Exercise prompt = Leaving the pictures aside, repeat each line below exactly.

Listed records =
______
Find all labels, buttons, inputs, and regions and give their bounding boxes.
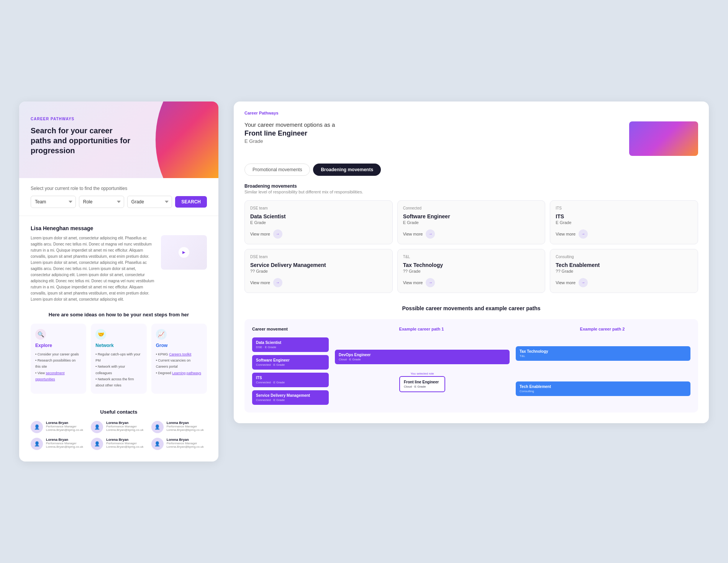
node-title-ds: Data Scientist [256,340,325,345]
view-more-arrow-1[interactable]: → [426,229,435,239]
contact-name: Lorena Bryan [46,438,83,442]
network-item-1: Regular catch-ups with your PM [95,351,142,363]
hero-section: CAREER PATHWAYS Search for your career p… [19,101,218,178]
movement-cards-row-1: DSE team Data Scientist E Grade View mor… [244,200,698,244]
movement-card-4: T&L Tax Technology ?? Grade View more → [397,249,546,293]
card-role-3: Service Delivery Management [250,262,387,268]
flow-node-tech-enablement: Tech Enablement Consulting [516,381,690,396]
broadening-title: Broadening movements [244,183,698,189]
card-role-0: Data Scientist [250,213,387,219]
right-hero-text: Your career movement options as a Front … [244,121,335,144]
contact-email: Lorena.Bryan@kpmg.co.uk [167,445,204,448]
secondment-link[interactable]: secondment opportunities [35,371,65,381]
flow-left-column: Data Scientist DSE · E Grade Software En… [252,337,329,405]
search-button[interactable]: SEARCH [175,196,207,208]
contact-email: Lorena.Bryan@kpmg.co.uk [106,445,143,448]
grow-title: Grow [156,343,202,348]
card-team-5: Consulting [556,255,692,259]
grow-item-3: Degreed Learning pathways [156,370,202,376]
page-container: CAREER PATHWAYS Search for your career p… [19,101,709,462]
message-content: Lorem ipsum dolor sit amet, consectetur … [31,235,207,303]
flow-node-data-scientist: Data Scientist DSE · E Grade [252,337,329,352]
card-team-2: ITS [556,206,692,210]
broadening-desc: Similar level of responsibility but diff… [244,190,698,194]
hero-subtitle: Your career movement options as a [244,121,335,128]
play-button[interactable]: ▶ [179,247,189,258]
search-section: Select your current role to find the opp… [19,178,218,216]
selected-role-container: You selected role Front line Engineer Cl… [399,372,445,392]
contact-item: 👤 Lorena Bryan Performance Manager Loren… [151,438,207,450]
contact-role: Performance Manager [46,425,83,428]
network-title: Network [95,343,142,348]
contact-email: Lorena.Bryan@kpmg.co.uk [167,428,204,432]
grow-item-1: KPMG Careers toolkit [156,351,202,357]
view-more-label-3: View more [250,280,270,285]
contact-item: 👤 Lorena Bryan Performance Manager Loren… [91,438,146,450]
network-list: Regular catch-ups with your PM Network w… [95,351,142,388]
hero-title: Search for your career paths and opportu… [31,126,130,155]
contact-role: Performance Manager [167,442,204,445]
tab-broadening[interactable]: Broadening movements [313,164,381,176]
contacts-section: Useful contacts 👤 Lorena Bryan Performan… [19,401,218,462]
right-hero-image [629,121,698,156]
career-paths-section: Possible career movements and example ca… [234,305,709,423]
role-select[interactable]: Role [79,196,124,208]
view-more-arrow-2[interactable]: → [579,229,588,239]
video-thumbnail[interactable]: ▶ [161,235,207,270]
view-more-arrow-0[interactable]: → [273,229,282,239]
explore-item-3: View secondment opportunities [35,370,82,382]
movement-card-2: ITS ITS E Grade View more → [550,200,698,244]
node-sub-se: Connected · E Grade [256,363,325,367]
contact-email: Lorena.Bryan@kpmg.co.uk [106,428,143,432]
hero-grade: E Grade [244,138,335,144]
flow-diagram: Data Scientist DSE · E Grade Software En… [252,337,690,405]
node-sub-ds: DSE · E Grade [256,345,325,349]
node-sub-selected: Cloud · E Grade [404,385,441,388]
node-title-tax: Tax Technology [520,349,687,354]
movement-card-5: Consulting Tech Enablement ?? Grade View… [550,249,698,293]
grade-select[interactable]: Grade [127,196,172,208]
node-sub-te: Consulting [520,390,687,393]
contact-info: Lorena Bryan Performance Manager Lorena.… [106,421,143,432]
view-more-arrow-4[interactable]: → [426,278,435,287]
contact-info: Lorena Bryan Performance Manager Lorena.… [46,438,83,448]
careers-toolkit-link[interactable]: Careers toolkit [169,352,191,356]
col-label-movement: Career movement [252,327,329,331]
view-more-row-1: View more → [403,229,540,239]
view-more-row-4: View more → [403,278,540,287]
right-header: Career Pathways Your career movement opt… [234,101,709,156]
search-instruction: Select your current role to find the opp… [31,186,207,191]
steps-grid: 🔍 Explore Consider your career goals Res… [31,324,207,394]
movement-card-1: Connected Software Engineer E Grade View… [397,200,546,244]
view-more-arrow-5[interactable]: → [579,278,588,287]
view-more-arrow-3[interactable]: → [273,278,282,287]
flow-node-sdm: Service Delivery Management Connected · … [252,390,329,405]
explore-item-1: Consider your career goals [35,351,82,357]
node-title-se: Software Engineer [256,358,325,362]
node-title-te: Tech Enablement [520,385,687,389]
contact-item: 👤 Lorena Bryan Performance Manager Loren… [31,438,86,450]
broadening-section: Broadening movements Similar level of re… [234,176,709,305]
card-team-4: T&L [403,255,540,259]
step-card-network: 🤝 Network Regular catch-ups with your PM… [91,324,146,394]
network-item-3: Network across the firm about other role… [95,376,142,388]
contact-name: Lorena Bryan [167,438,204,442]
team-select[interactable]: Team [31,196,76,208]
card-role-5: Tech Enablement [556,262,692,268]
card-team-3: DSE team [250,255,387,259]
card-grade-0: E Grade [250,220,387,225]
tab-promotional[interactable]: Promotional movements [244,164,310,176]
contact-info: Lorena Bryan Performance Manager Lorena.… [167,438,204,448]
view-more-label-1: View more [403,232,423,236]
node-title-selected: Front line Engineer [404,380,441,384]
view-more-row-3: View more → [250,278,387,287]
card-grade-1: E Grade [403,220,540,225]
card-grade-2: E Grade [556,220,692,225]
node-sub-sdm: Connected · E Grade [256,398,325,402]
learning-pathways-link[interactable]: Learning pathways [172,371,201,375]
hero-image [134,101,218,178]
contact-info: Lorena Bryan Performance Manager Lorena.… [167,421,204,432]
card-grade-5: ?? Grade [556,269,692,273]
contact-info: Lorena Bryan Performance Manager Lorena.… [46,421,83,432]
view-more-label-4: View more [403,280,423,285]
______
Task solution =
Find all labels, buttons, inputs, and regions and give their bounding boxes.
node-title-ds: Data Scientist [256,340,325,345]
view-more-arrow-1[interactable]: → [426,229,435,239]
contact-name: Lorena Bryan [46,438,83,442]
network-item-1: Regular catch-ups with your PM [95,351,142,363]
hero-section: CAREER PATHWAYS Search for your career p… [19,101,218,178]
movement-cards-row-1: DSE team Data Scientist E Grade View mor… [244,200,698,244]
movement-card-4: T&L Tax Technology ?? Grade View more → [397,249,546,293]
card-role-3: Service Delivery Management [250,262,387,268]
flow-node-tech-enablement: Tech Enablement Consulting [516,381,690,396]
broadening-title: Broadening movements [244,183,698,189]
card-role-0: Data Scientist [250,213,387,219]
right-hero-text: Your career movement options as a Front … [244,121,335,144]
contact-email: Lorena.Bryan@kpmg.co.uk [167,445,204,448]
secondment-link[interactable]: secondment opportunities [35,371,65,381]
flow-left-column: Data Scientist DSE · E Grade Software En… [252,337,329,405]
search-button[interactable]: SEARCH [175,196,207,208]
contact-email: Lorena.Bryan@kpmg.co.uk [106,445,143,448]
grow-title: Grow [156,343,202,348]
card-team-5: Consulting [556,255,692,259]
grow-item-3: Degreed Learning pathways [156,370,202,376]
page-container: CAREER PATHWAYS Search for your career p… [19,101,709,462]
message-content: Lorem ipsum dolor sit amet, consectetur … [31,235,207,303]
flow-node-data-scientist: Data Scientist DSE · E Grade [252,337,329,352]
card-team-2: ITS [556,206,692,210]
broadening-desc: Similar level of responsibility but diff… [244,190,698,194]
hero-subtitle: Your career movement options as a [244,121,335,128]
play-button[interactable]: ▶ [179,247,189,258]
search-section: Select your current role to find the opp… [19,178,218,216]
selected-role-container: You selected role Front line Engineer Cl… [399,372,445,392]
contact-item: 👤 Lorena Bryan Performance Manager Loren… [151,438,207,450]
contact-role: Performance Manager [46,425,83,428]
network-title: Network [95,343,142,348]
contact-email: Lorena.Bryan@kpmg.co.uk [167,428,204,432]
grow-item-1: KPMG Careers toolkit [156,351,202,357]
view-more-label-3: View more [250,280,270,285]
contact-item: 👤 Lorena Bryan Performance Manager Loren… [91,438,146,450]
network-list: Regular catch-ups with your PM Network w… [95,351,142,388]
hero-title: Search for your career paths and opportu… [31,126,130,155]
contact-role: Performance Manager [167,442,204,445]
tab-broadening[interactable]: Broadening movements [313,164,381,176]
contacts-section: Useful contacts 👤 Lorena Bryan Performan… [19,401,218,462]
right-hero-image [629,121,698,156]
career-paths-section: Possible career movements and example ca… [234,305,709,423]
role-select[interactable]: Role [79,196,124,208]
view-more-arrow-2[interactable]: → [579,229,588,239]
video-thumbnail[interactable]: ▶ [161,235,207,270]
view-more-arrow-0[interactable]: → [273,229,282,239]
explore-item-3: View secondment opportunities [35,370,82,382]
movement-card-2: ITS ITS E Grade View more → [550,200,698,244]
node-sub-se: Connected · E Grade [256,363,325,367]
contact-email: Lorena.Bryan@kpmg.co.uk [106,428,143,432]
hero-grade: E Grade [244,138,335,144]
flow-diagram: Data Scientist DSE · E Grade Software En… [252,337,690,405]
node-sub-ds: DSE · E Grade [256,345,325,349]
node-sub-selected: Cloud · E Grade [404,385,441,388]
node-title-tax: Tax Technology [520,349,687,354]
movement-card-5: Consulting Tech Enablement ?? Grade View… [550,249,698,293]
grade-select[interactable]: Grade [127,196,172,208]
node-sub-te: Consulting [520,390,687,393]
contact-info: Lorena Bryan Performance Manager Lorena.… [106,421,143,432]
view-more-arrow-4[interactable]: → [426,278,435,287]
contact-info: Lorena Bryan Performance Manager Lorena.… [46,438,83,448]
careers-toolkit-link[interactable]: Careers toolkit [169,352,191,356]
col-label-movement: Career movement [252,327,329,331]
view-more-row-1: View more → [403,229,540,239]
view-more-row-4: View more → [403,278,540,287]
right-header: Career Pathways Your career movement opt… [234,101,709,156]
search-instruction: Select your current role to find the opp… [31,186,207,191]
steps-grid: 🔍 Explore Consider your career goals Res… [31,324,207,394]
movement-card-1: Connected Software Engineer E Grade View… [397,200,546,244]
view-more-arrow-5[interactable]: → [579,278,588,287]
view-more-arrow-3[interactable]: → [273,278,282,287]
flow-node-sdm: Service Delivery Management Connected · … [252,390,329,405]
explore-item-1: Consider your career goals [35,351,82,357]
node-title-se: Software Engineer [256,358,325,362]
node-title-te: Tech Enablement [520,385,687,389]
contact-item: 👤 Lorena Bryan Performance Manager Loren… [31,438,86,450]
broadening-section: Broadening movements Similar level of re… [234,176,709,305]
card-team-4: T&L [403,255,540,259]
step-card-network: 🤝 Network Regular catch-ups with your PM… [91,324,146,394]
network-item-3: Network across the firm about other role… [95,376,142,388]
contact-name: Lorena Bryan [167,438,204,442]
team-select[interactable]: Team [31,196,76,208]
card-role-5: Tech Enablement [556,262,692,268]
card-team-3: DSE team [250,255,387,259]
card-grade-0: E Grade [250,220,387,225]
tab-promotional[interactable]: Promotional movements [244,164,310,176]
contact-info: Lorena Bryan Performance Manager Lorena.… [167,438,204,448]
view-more-label-1: View more [403,232,423,236]
node-title-selected: Front line Engineer [404,380,441,384]
view-more-row-3: View more → [250,278,387,287]
card-grade-1: E Grade [403,220,540,225]
card-grade-2: E Grade [556,220,692,225]
node-sub-sdm: Connected · E Grade [256,398,325,402]
learning-pathways-link[interactable]: Learning pathways [172,371,201,375]
hero-image [134,101,218,178]
contact-info: Lorena Bryan Performance Manager Lorena.… [167,421,204,432]
card-grade-5: ?? Grade [556,269,692,273]
contact-info: Lorena Bryan Performance Manager Lorena.… [46,421,83,432]
view-more-label-4: View more [403,280,423,285]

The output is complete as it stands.